- INSTRUCTIONS TO FOLLOW -
Where the word "העבודה" occurs in a line of the listing below, copy that line.

- THE DATA -
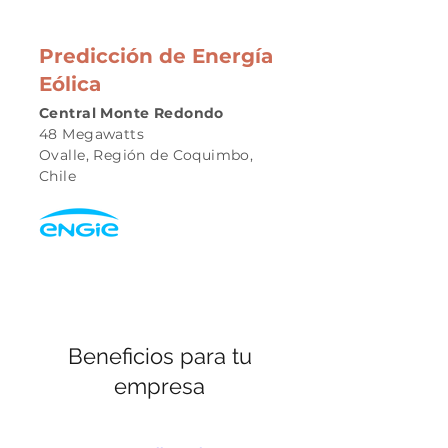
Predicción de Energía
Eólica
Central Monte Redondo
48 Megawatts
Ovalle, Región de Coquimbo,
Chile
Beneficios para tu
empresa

==

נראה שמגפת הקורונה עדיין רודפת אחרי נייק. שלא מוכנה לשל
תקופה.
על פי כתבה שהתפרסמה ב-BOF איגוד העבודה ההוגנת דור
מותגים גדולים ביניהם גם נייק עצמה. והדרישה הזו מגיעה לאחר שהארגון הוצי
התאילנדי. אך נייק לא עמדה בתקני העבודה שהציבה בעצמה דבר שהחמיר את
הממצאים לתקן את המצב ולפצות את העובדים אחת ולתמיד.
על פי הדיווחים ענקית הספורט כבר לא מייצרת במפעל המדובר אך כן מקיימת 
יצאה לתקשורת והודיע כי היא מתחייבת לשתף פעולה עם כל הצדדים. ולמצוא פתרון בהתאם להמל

...

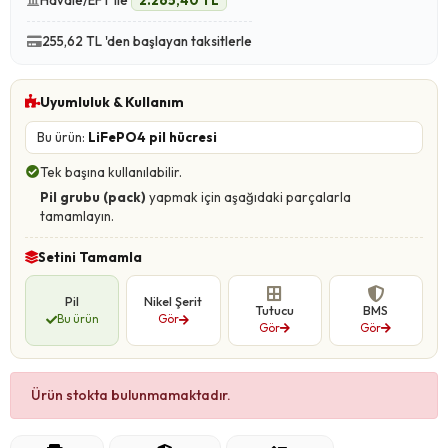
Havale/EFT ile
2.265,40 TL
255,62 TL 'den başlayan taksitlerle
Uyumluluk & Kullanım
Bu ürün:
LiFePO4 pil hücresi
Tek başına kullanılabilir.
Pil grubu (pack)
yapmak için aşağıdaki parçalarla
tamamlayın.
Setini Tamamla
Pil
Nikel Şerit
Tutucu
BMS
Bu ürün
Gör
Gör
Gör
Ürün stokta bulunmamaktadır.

- WRITTEN RESPONSE -
על פי כתבה שהתפרסמה ב-BOF איגוד העבודה ההוגנת דור
התאילנדי. אך נייק לא עמדה בתקני העבודה שהציבה בעצמה דבר שהחמיר את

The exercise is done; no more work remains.